From 7d3f6756ee7b7574cccab7d387a8d47279e951e1 Mon Sep 17 00:00:00 2001
From: bsatapat <bsatapat@redhat.com>
Date: Tue, 23 Sep 2025 15:45:45 +0530
Subject: [PATCH] Added BYOK documentation

---
 docs/byok_guide.md | 438 +++++++++++++++++++++++++++++++++++++++++++++
 1 file changed, 438 insertions(+)
 create mode 100644 docs/byok_guide.md

diff --git a/docs/byok_guide.md b/docs/byok_guide.md
new file mode 100644
index 00000000..d81b6b6b
--- /dev/null
+++ b/docs/byok_guide.md
@@ -0,0 +1,438 @@
+# BYOK (Bring Your Own Knowledge) Feature Documentation
+
+## Overview
+
+The BYOK (Bring Your Own Knowledge) feature in Lightspeed Core enables users to integrate their own knowledge sources into the AI system through Retrieval-Augmented Generation (RAG) functionality.
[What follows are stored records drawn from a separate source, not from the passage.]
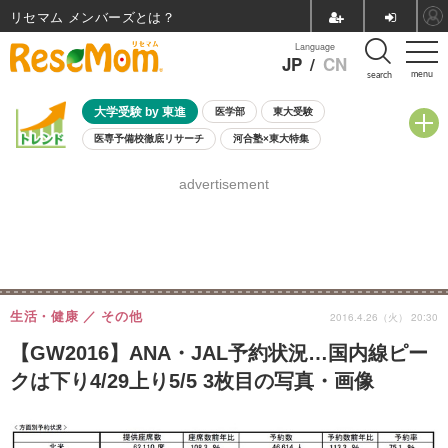
リセマム メンバーズ
Language
JP
/
CN
menu
search
大学受験 by 東進
医学部
東大受験
医専予備校徹底リサーチ
河合塾×東大特集
親子で考える大学選び
高校受験
中学受験
小学校受験
advertisement
共通テスト
夏休み
8月開催学校説明会・相談会
8月開催イベント・WS
全国公立高校 過去問
人気記事
自由研究教材（小学生向け）
自由研究教材（中学生向け）
ランキング
生活・健康
その他
2016.4.26（火） 20:30
【GW2016】ANA・JAL予約状況…国内線ピー
クは下り4/29上り5/5 3枚目の写真・画像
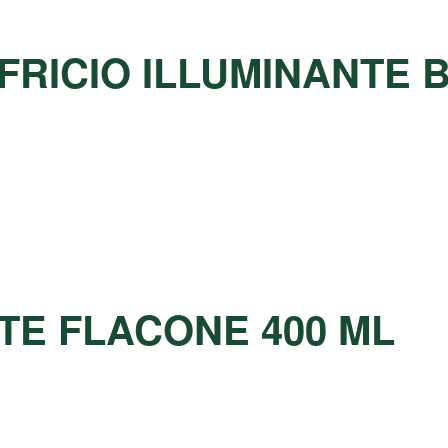
IFRICIO ILLUMINANTE
TE FLACONE 400 ML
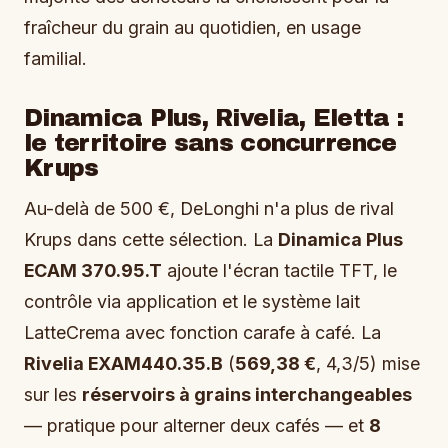
fraîcheur du grain au quotidien, en usage
familial.
Dinamica Plus, Rivelia, Eletta :
le territoire sans concurrence
Krups
Au-delà de 500 €, DeLonghi n'a plus de rival
Krups dans cette sélection. La
Dinamica Plus
ECAM 370.95.T
ajoute l'écran tactile TFT, le
contrôle via application et le système lait
LatteCrema avec fonction carafe à café. La
Rivelia EXAM440.35.B
(
569,38 €
, 4,3/5) mise
sur les
réservoirs à grains interchangeables
— pratique pour alterner deux cafés — et
8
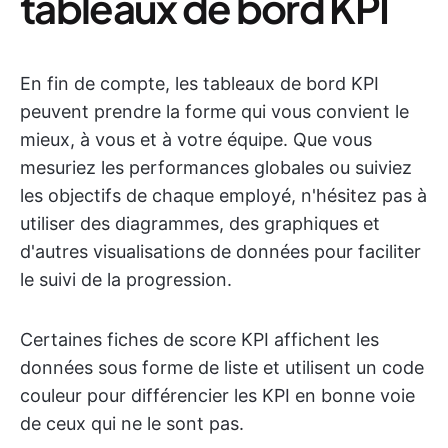
tableaux de bord KPI
En fin de compte, les tableaux de bord KPI
peuvent prendre la forme qui vous convient le
mieux, à vous et à votre équipe. Que vous
mesuriez les performances globales ou suiviez
les objectifs de chaque employé, n'hésitez pas à
utiliser des diagrammes, des graphiques et
d'autres visualisations de données pour faciliter
le suivi de la progression.
Certaines fiches de score KPI affichent les
données sous forme de liste et utilisent un code
couleur pour différencier les KPI en bonne voie
de ceux qui ne le sont pas.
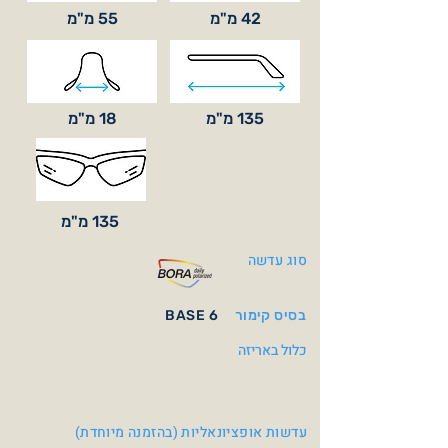
42 מ"מ
55 מ"מ
135 מ"מ
18 מ"מ
135 מ"מ
סוג עדשה
בסיס קימור
BASE 6
כלול באריזה
עדשות אופציונאליות (בהזמנה מיוחדת)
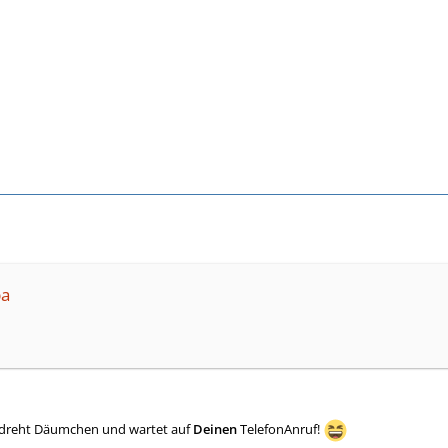
ba
, dreht Däumchen und wartet auf
Deinen
TelefonAnruf!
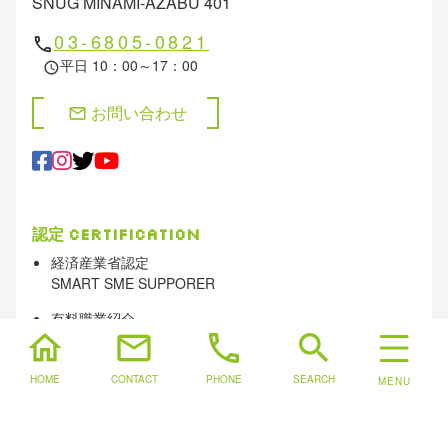
SNUG MINAMI-AZABU 401
03-6805-0821
phone
平日 10：00～17：00
schedule
お問い合わせ
mail
認定
Certification
経済産業省認定
SMART SME SUPPORER
有料職業紹介
home
mail
phone
search
一般派遣免許
HOME
CONTACT
PHONE
SEARCH
宅地建物取引業 東京都知事（1）第112772号
古物商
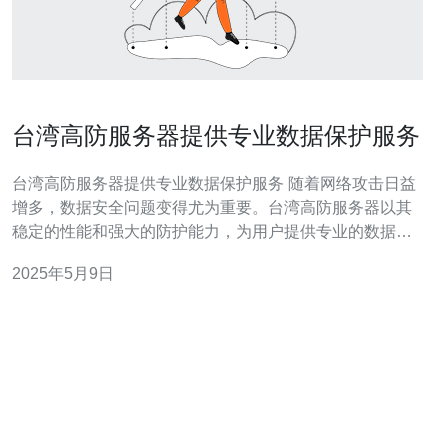
台湾高防服务器提供专业数据保护服务
台湾高防服务器提供专业数据保护服务 随着网络攻击日益
增多，数据安全问题变得尤为重要。台湾高防服务器以其
稳定的性能和强大的防护能力，为用户提供专业的数据保
护服务。 台湾高防服务器采用先进的DDoS防护技术，能
2025年5月9日
够有效抵御各种类型的网络攻击，包括DDoS、CC攻击
等。其高防护带宽和防护节点分布在全球各地，能够保障
用户的网站和数据安全。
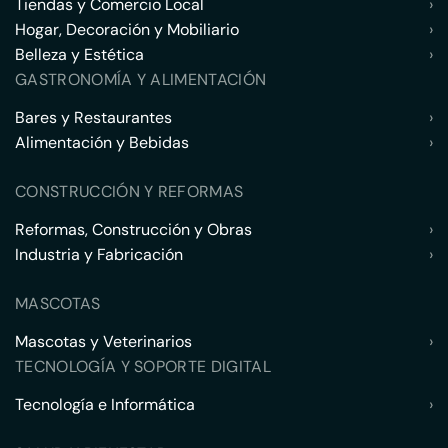
Tiendas y Comercio Local
›
Hogar, Decoración y Mobiliario
›
Belleza y Estética
›
GASTRONOMÍA Y ALIMENTACIÓN
Bares y Restaurantes
›
Alimentación y Bebidas
›
CONSTRUCCIÓN Y REFORMAS
Reformas, Construcción y Obras
›
Industria y Fabricación
›
MASCOTAS
Mascotas y Veterinarios
›
TECNOLOGÍA Y SOPORTE DIGITAL
Tecnología e Informática
›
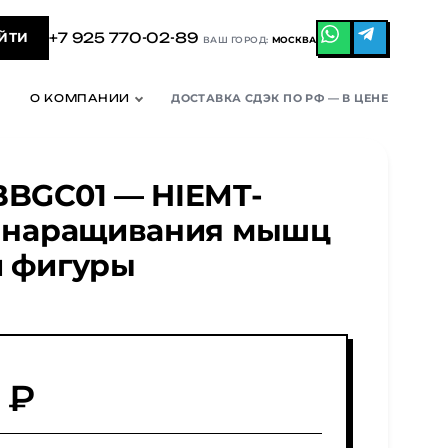
+7 925 770-02-89
ЙТИ
ВАШ ГОРОД:
МОСКВА
О КОМПАНИИ
ДОСТАВКА СДЭК ПО РФ — В ЦЕНЕ
BBGC01 — HIEMT-
я наращивания мышц
и фигуры
 ₽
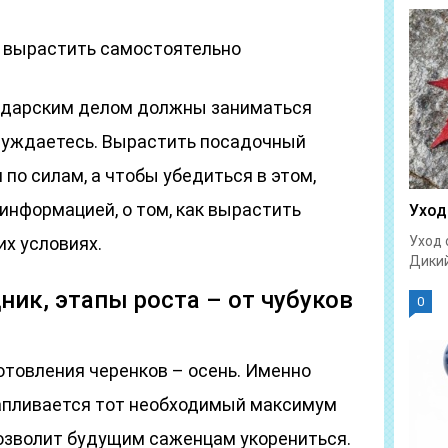
 вырастить самостоятельно
радарским делом должны заниматься
луждаетесь. Вырастить посадочный
по силам, а чтобы убедиться в этом,
информацией, о том, как вырастить
Уход
х условиях.
Уход 
Дикий
ик, этапы роста – от чубуков
0
отовления черенков – осень. Именно
апливается тот необходимый максимум
озволит будущим саженцам укорениться.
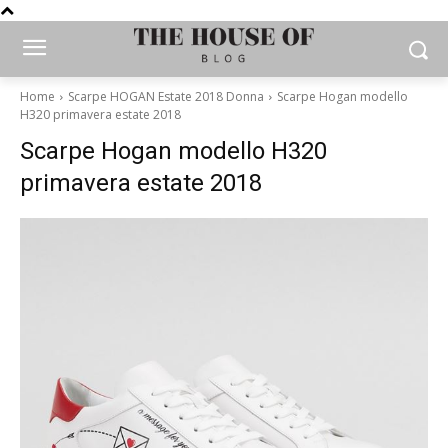
Home
Scarpe HOGAN Estate 2018 Donna
Scarpe Hogan modello
H320 primavera estate 2018
Scarpe Hogan modello H320
primavera estate 2018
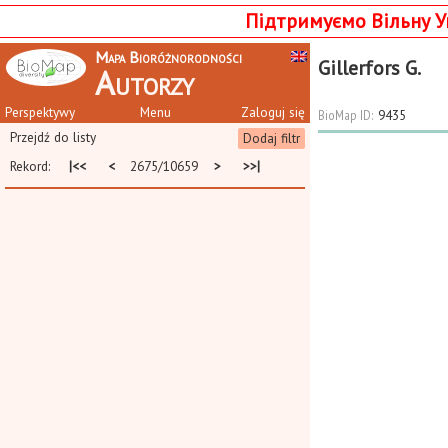
Підтримуємо Вільну У
Mapa Bioróżnorodności
Gillerfors G.
Autorzy
Perspektywy
Menu
Zaloguj się
BioMap ID:
9435
Przejdź do listy
Dodaj filtr
Rekord:
|<<
<
2675/10659
>
>>|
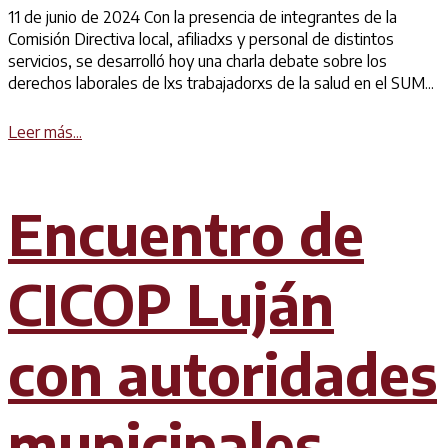
11 de junio de 2024 Con la presencia de integrantes de la
Comisión Directiva local, afiliadxs y personal de distintos
servicios, se desarrolló hoy una charla debate sobre los
derechos laborales de lxs trabajadorxs de la salud en el SUM...
Details
Leer más...
Encuentro de
CICOP Luján
con autoridades
municipales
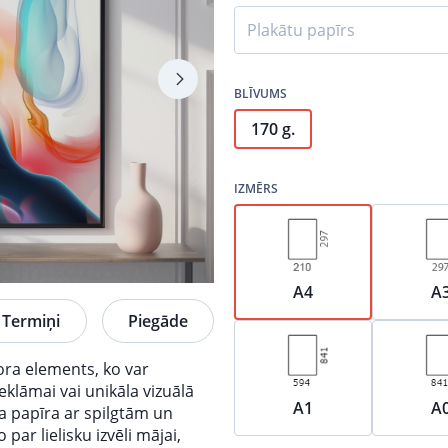
Plakātu papīrs
BLĪVUMS
170 g.
IZMĒRS
A4
A
Termiņi
Piegāde
kora elements, ko var
klāmai vai unikāla vizuālā
A1
A
va papīra ar spilgtām un
ar lielisku izvēli mājai,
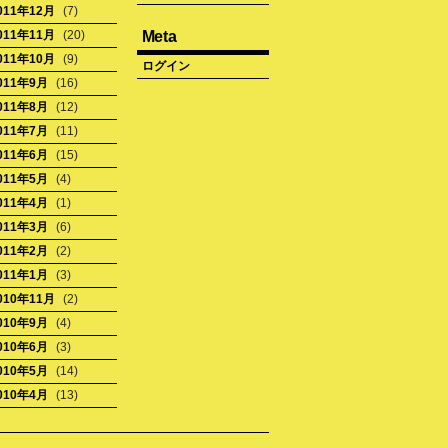
011年12月
(7)
011年11月
(20)
Meta
011年10月
(9)
ログイン
011年9月
(16)
011年8月
(12)
011年7月
(11)
011年6月
(15)
011年5月
(4)
011年4月
(1)
011年3月
(6)
011年2月
(2)
011年1月
(3)
010年11月
(2)
010年9月
(4)
010年6月
(3)
010年5月
(14)
010年4月
(13)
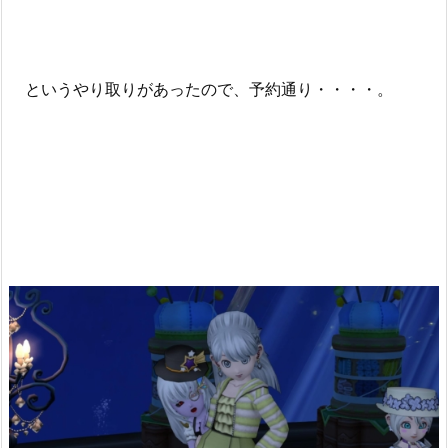
というやり取りがあったので、予約通り・・・・。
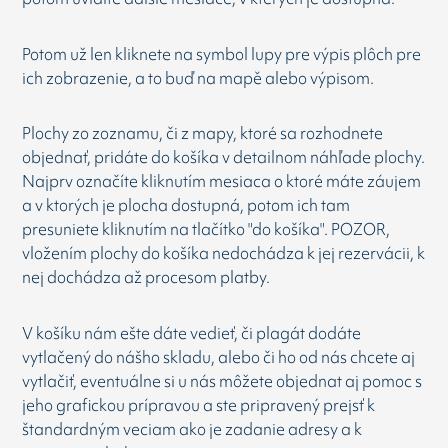
Potom už len kliknete na symbol lupy pre výpis plôch pre
ich zobrazenie, a to buď na mapě alebo výpisom.
Plochy zo zoznamu, či z mapy, ktoré sa rozhodnete
objednať, pridáte do košíka v detailnom náhľade plochy.
Najprv označíte kliknutím mesiaca o ktoré máte záujem
a v ktorých je plocha dostupná, potom ich tam
presuniete kliknutím na tlačítko "do košíka". POZOR,
vložením plochy do košíka nedochádza k jej rezervácii, k
nej dochádza až procesom platby.
V košíku nám ešte dáte vedieť, či plagát dodáte
vytlačený do nášho skladu, alebo či ho od nás chcete aj
vytlačiť, eventuálne si u nás môžete objednat aj pomoc s
jeho grafickou prípravou a ste pripravený prejsť k
štandardným veciam ako je zadanie adresy a k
This feature allows the AI to access and utilize custom knowledge bases to provide more accurate, contextual, and domain-specific responses.
+
+---
+
+## Table of Contents
+
+* [What is BYOK?](#what-is-byok)
+* [How BYOK Works](#how-byok-works)
+* [Prerequisites](#prerequisites)
+* [Configuration Guide](#configuration-guide)
+  * [Step 1: Prepare Your Knowledge Sources](#step-1-prepare-your-knowledge-sources)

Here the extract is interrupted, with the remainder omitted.